ONTAP Discussions

Snapmirror running slow - 2MB/s over 10GbE

ed_symanzik
30,788 Views

I am seeing unhealthy snapmirror times; transfer rates on the order of 2MB/s over 10GbE.

 

last-transfer-size     last-transfer-duration

      631.6GB            86:35:23              

      11.16GB            2:12:48               

      755.5GB            91:32:48            

 

Schedule is to run every 10 minutes.

 

The network is clean.  ifstat has not recorded an error in months. 

No duplex mismatches and negotiated speed is 10000.

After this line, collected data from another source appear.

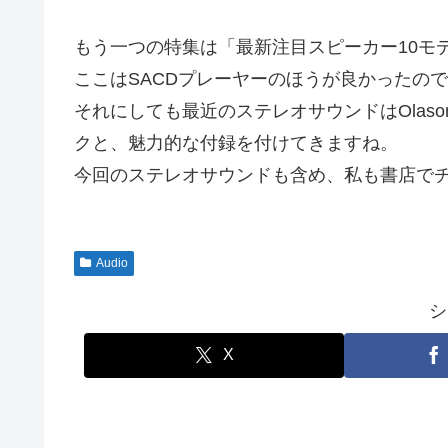
もう一つの特集は「最新注目スピーカー10モ
ここはSACDプレーヤーのほうが良かったの
それにしても最近のステレオサウンドはOlasoni
クと、魅力的な付録を付けてきますね。
今回のステレオサウンドも含め、私も書店で
Audio
シ
X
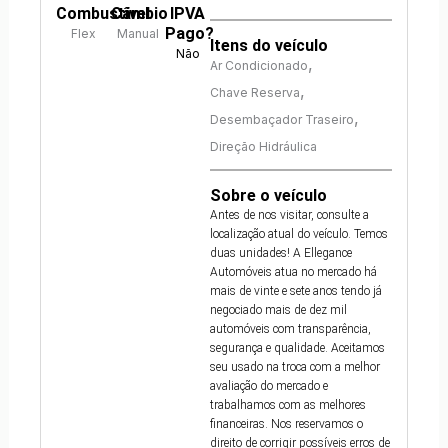
Combustível
Câmbio
IPVA
Pago?
Flex
Manual
Itens do veículo
Não
,
Ar Condicionado
,
Chave Reserva
,
Desembaçador Traseiro
Direção Hidráulica
Sobre o veículo
Antes de nos visitar, consulte a
localização atual do veículo. Temos
duas unidades! A Ellegance
Automóveis atua no mercado há
mais de vinte e sete anos tendo já
negociado mais de dez mil
automóveis com transparência,
segurança e qualidade. Aceitamos
seu usado na troca com a melhor
avaliação do mercado e
trabalhamos com as melhores
financeiras. Nos reservamos o
direito de corrigir possíveis erros de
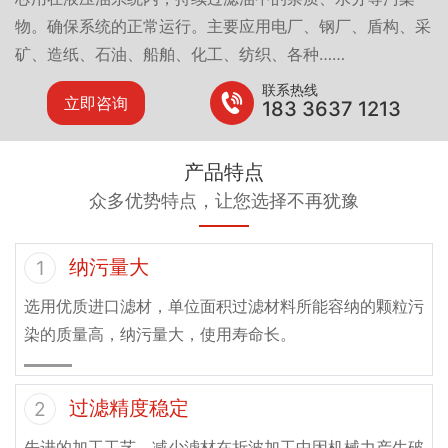
物。确保系统的正常运行。主要应用电厂、钢厂、盾构、采
矿、造纸、石油、船舶、化工、纺织、各种……
联系热线
立即咨询
183 3637 1213
产品特点
众多优势特点，让您选择不再犹豫
纳污量大
1
选用优质进口滤材，单位面积过滤材料所能容纳的颗粒污
染的质量高，纳污量大，使用寿命长。
过滤精度稳定
2
先进的加工工艺，减少滤材在折波加工中因机械力产生破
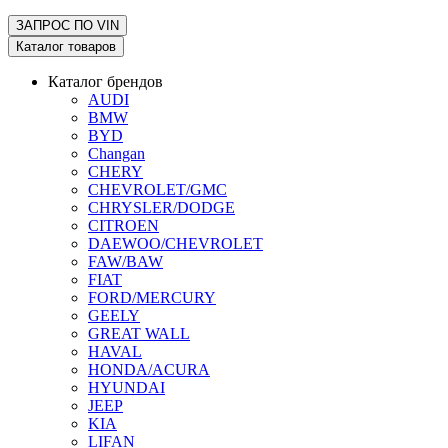
ЗАПРОС ПО
VIN
Каталог товаров
Каталог брендов
AUDI
BMW
BYD
Changan
CHERY
CHEVROLET/GMC
CHRYSLER/DODGE
CITROEN
DAEWOO/CHEVROLET
FAW/BAW
FIAT
FORD/MERCURY
GEELY
GREAT WALL
HAVAL
HONDA/ACURA
HYUNDAI
JEEP
KIA
LIFAN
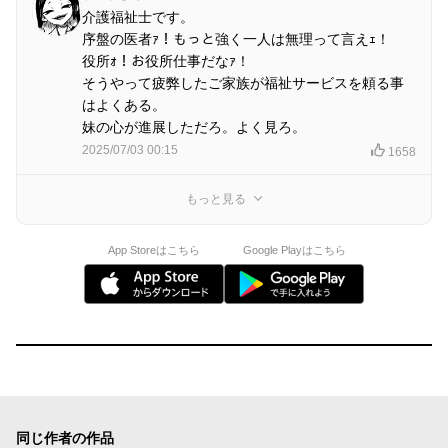
介護福祉士です。
序盤の医者ｧ！もっと強く一人は無理って言えｪ！
役所ｫ！お役所仕事だなｧ！
そうやって疲弊したご家族が福祉サービスを頼る事
はよくある。
妹の心が進展しただろ。よく見ろ。
2025/07/03 00:15
1658
もっと見る
App Storeはこちら
Google Playはこちら
同じ作者の作品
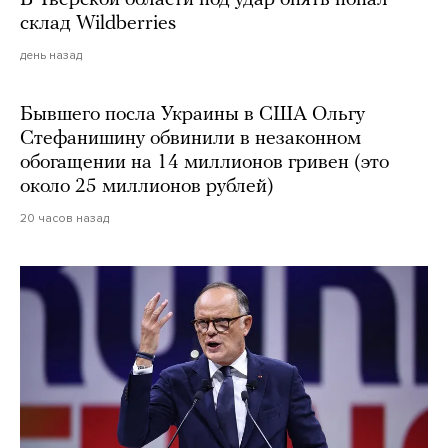
склад Wildberries
день назад
Бывшего посла Украины в США Ольгу
Стефанишину обвинили в незаконном
обогащении на 14 миллионов гривен (это
около 25 миллионов рублей)
20 часов назад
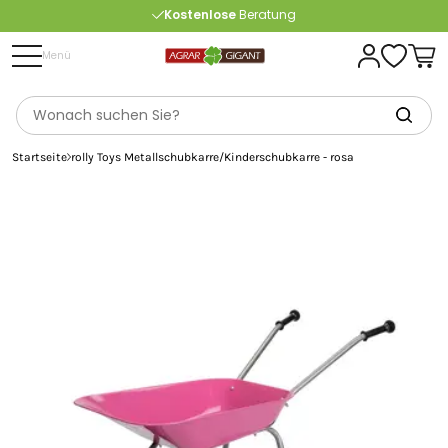
Kostenlose
Beratung
Portofrei
ab 175 € (in DE) – außer Sperrgut
Menü
Startseite
rolly Toys Metallschubkarre/Kinderschubkarre - rosa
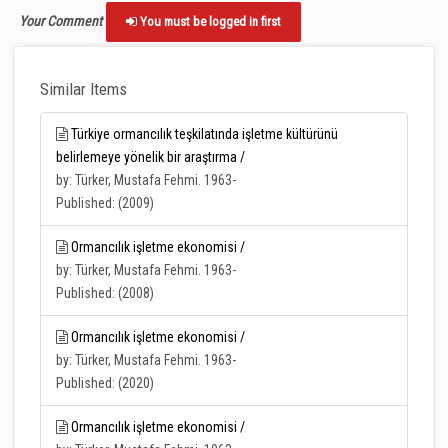
Your Comment
You must be logged in first
Similar Items
Türkiye ormancılık teşkilatında işletme kültürünü
belirlemeye yönelik bir araştırma /
by: Türker, Mustafa Fehmi. 1963-
Published: (2009)
Ormancılık işletme ekonomisi /
by: Türker, Mustafa Fehmi. 1963-
Published: (2008)
Ormancılık işletme ekonomisi /
by: Türker, Mustafa Fehmi. 1963-
Published: (2020)
Ormancılık işletme ekonomisi /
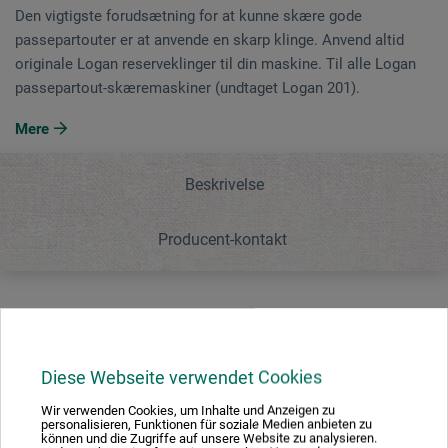
Den vigtigste forudsætning for at kunne skære gode
passepartouter er at anvende en skarp klinge. Anvend altid
originale Logan reserveklinger til din maskine. Til alle Logan
passe­partout-skæremaskiner (undtaget Logan 201).
Mere
Beskrivelse
Producent-kontakt
Beskrivelse
Diese Webseite verwendet Cookies
Den vigtigste forudsætning for at kunne skære gode
Wir verwenden Cookies, um Inhalte und Anzeigen zu
passepartouter er at anvende en skarp klinge. Anvend
personalisieren, Funktionen für soziale Medien anbieten zu
altid originale Logan reserveklinger til din maskine. Til
können und die Zugriffe auf unsere Website zu analysieren.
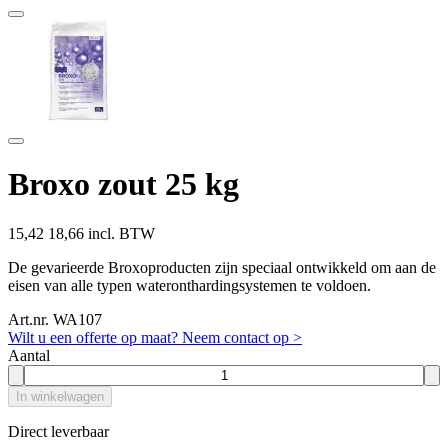
Broxo zout 25 kg
15,42
18,66 incl. BTW
De gevarieerde Broxoproducten zijn speciaal ontwikkeld om aan de
eisen van alle typen wateronthardingsystemen te voldoen.
Art.nr. WA107
Wilt u een offerte op maat? Neem contact op >
Aantal
In winkelwagen
Direct leverbaar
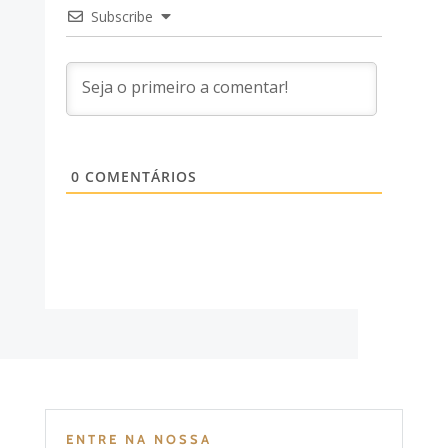
Subscribe
0
COMENTÁRIOS
ENTRE NA NOSSA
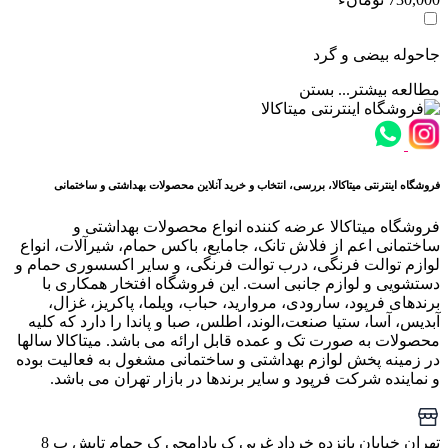
جاحوله بیضی و گرد
مطالعه بیشتر...
بستن
فروشگاه اینترنتی میتاکالا، بررسی، انتخاب و خرید آنلاین محصولات بهداشتی و ساختمانی
فروشگاه میتاکالا عرضه کننده انواع محصولات بهداشتی و
ساختمانی اعم از فلاش تانک، جامایع، باکس حمام، شیرآلات، انواع
لوازم توالت فرنگی، درب توالت فرنگی، و سایر اکسسوری حمام و
دستشویی و لوازم جانبی است. این فروشگاه افتخار همکاری با
برندهای فرپود، سارودی، مروارید، حباب، ویلما، پاکریز، غزال،
آبدیس، آسا، ستیا صنعت،الوند، اطلس، صبا و پاندا را دارد که کلیه
محصولات به صورت تک و عمده قابل ارائه می باشد. میتاکالا سالها
در زمینه پخش لوازم بهداشتی و ساختمانی مشغول به فعالیت بوده
و نماینده شرکت فرپود و سایر برندها در بازار تهران می باشد.
تهران خیابان پانزده خرداد غربی ک بادامچی ک حمام تابش پ 8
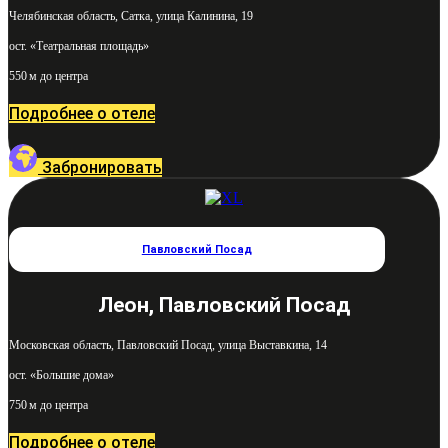
Челябинская область, Сатка, улица Калинина, 19
ост. «Театральная площадь»
550 м до центра
Подробнее о отеле
Забронировать
Павловский Посад
Леон, Павловский Посад
Московская область, Павловский Посад, улица Выставкина, 14
ост. «Большие дома»
750 м до центра
Подробнее о отеле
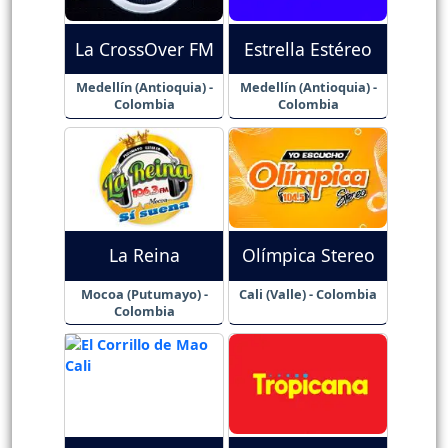
La CrossOver FM
Estrella Estéreo
Medellín (Antioquia) -
Medellín (Antioquia) -
Colombia
Colombia
La Reina
Olímpica Stereo
Mocoa (Putumayo) -
Cali (Valle) - Colombia
Colombia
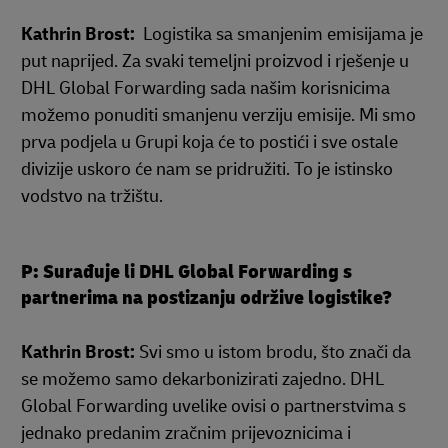
Kathrin Brost:
Logistika sa smanjenim emisijama je
put naprijed. Za svaki temeljni proizvod i rješenje u
DHL Global Forwarding sada našim korisnicima
možemo ponuditi smanjenu verziju emisije. Mi smo
prva podjela u Grupi koja će to postići i sve ostale
divizije uskoro će nam se pridružiti. To je istinsko
vodstvo na tržištu.
P: Surađuje li DHL Global Forwarding s
partnerima na postizanju održive logistike?
Kathrin Brost:
Svi smo u istom brodu, što znači da
se možemo samo dekarbonizirati zajedno. DHL
Global Forwarding uvelike ovisi o partnerstvima s
jednako predanim zračnim prijevoznicima i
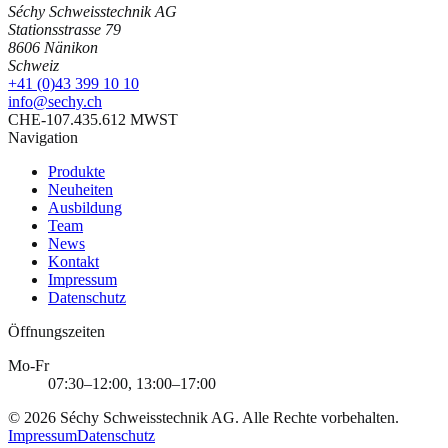
Séchy Schweisstechnik AG
Stationsstrasse 79
8606 Nänikon
Schweiz
+41 (0)43 399 10 10
info@sechy.ch
CHE-107.435.612 MWST
Navigation
Produkte
Neuheiten
Ausbildung
Team
News
Kontakt
Impressum
Datenschutz
Öffnungszeiten
Mo-Fr
07:30–12:00, 13:00–17:00
©
2026
Séchy Schweisstechnik AG
. Alle Rechte vorbehalten.
Impressum
Datenschutz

Network is not maxed out, hits 80% at times.

Jumbo frames are enabled throughout. 

CPU load is low on a pair of FAS6220's.

Systems using the storage get good performance.

Throttle is unlimited.

 

What else do I check?

30 REPLIES 30

NetApp_SEAL
13,329 Views

Also - did I read that correctly? Three switches?

So what's the data path? Node A --> Switch 1 --> Switch 2 --> Switch 3 --> Node B?

For SnapMirror, are you using dedicated Intercluster ports or Intercluster LIFs on Data ports? Using interface group with VLAN tagging?

You're going from Node A to Node B in the same cluster, correct? So that would be INTRAcluster vs. INTERcluster?

ed_symanzik
11,039 Views

Did a test over the weekend of INTRAcluster snapmirror, node1 volume snapmirrored to node2.  1.1TB transferred in 3.5 days  ~3.6MB/s.

mark_schuren
13,329 Views

You say it now works like a charm - may I ask what snapmirror throughput do you get over 10GE?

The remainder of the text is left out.